Where Do We Go from Here: Chaos or Community?, 1967.

The Negroes of America had taken the President, the press and the pulpit at their word when they spoke in broad terms of freedom and justice. But the absence of brutality and unregenerate evil is not the presence of justice. To stay murder is not the same thing as to ordain brotherhood.
Where Do We Go from Here: Chaos or Community?, 1967.

Many of the ugly pages of American history have been obscured and forgotten....America owes a debt of justice which it has only begun to pay. If it loses the will to finish or slackens in its determination, history will recall its crimes and the country that would be great will lack the most indispensable element of greatness--justice.
Where Do We Go from Here: Chaos or Community?, 1967.

Man is man because he is free to operate within the framework of his destiny. He is free to deliberate, to make decisions, and to choose between alternatives. He is distinguished from animals by his freedom to do evil or to do good and to walk the high road of beauty or tread the low road of ugly degeneracy.
The Measures of Man, 1959.

A good many observers have remarked that if equality could come at once the Negro would not be ready for it. I submit that the white American is even more unprepared.
Where Do We Go From Here: Chaos or Community?, 1967.

Nonviolent action, the Negro saw, was the way to supplement, not replace, the progress of change. It was the way to divest himself of passivity without arraying himself in vindictive force.
Why We Can't Wait, 1964.

If a man hasn't discovered something that he will die for, he isn't fit to live.
speech, Detroit, Michigan, June 23, 1963.

To be a Negro in America is to hope against hope.
Where Do We Go from Here: Chaos or Community?, 1967.
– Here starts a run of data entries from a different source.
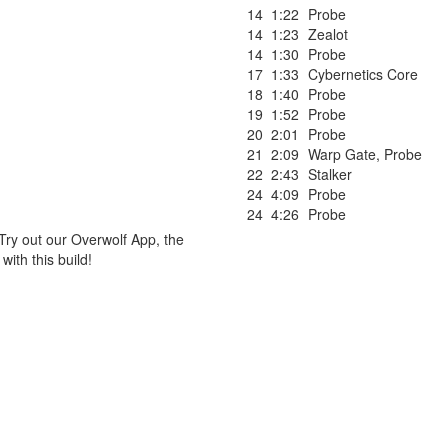
14
1:22
Probe
14
1:23
Zealot
14
1:30
Probe
17
1:33
Cybernetics Core
18
1:40
Probe
19
1:52
Probe
20
2:01
Probe
21
2:09
Warp Gate
,
Probe
22
2:43
Stalker
24
4:09
Probe
24
4:26
Probe
Try out our Overwolf App, the
ith this build!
Being a Negro in America means trying to smile when you want to cry. It means trying to hold on to physical life amid psychological death. It means the pain of watching your children grow up with clouds of inferiority in their mental skies. It means having your legs cut off, and then being condemned for being a cripple. It means seeing your mother and father spiritually murdered by the slings and arrows of daily exploitation, and then being hated for being an orphan.
Where Do We Go from Here: Chaos or Community?, 1967.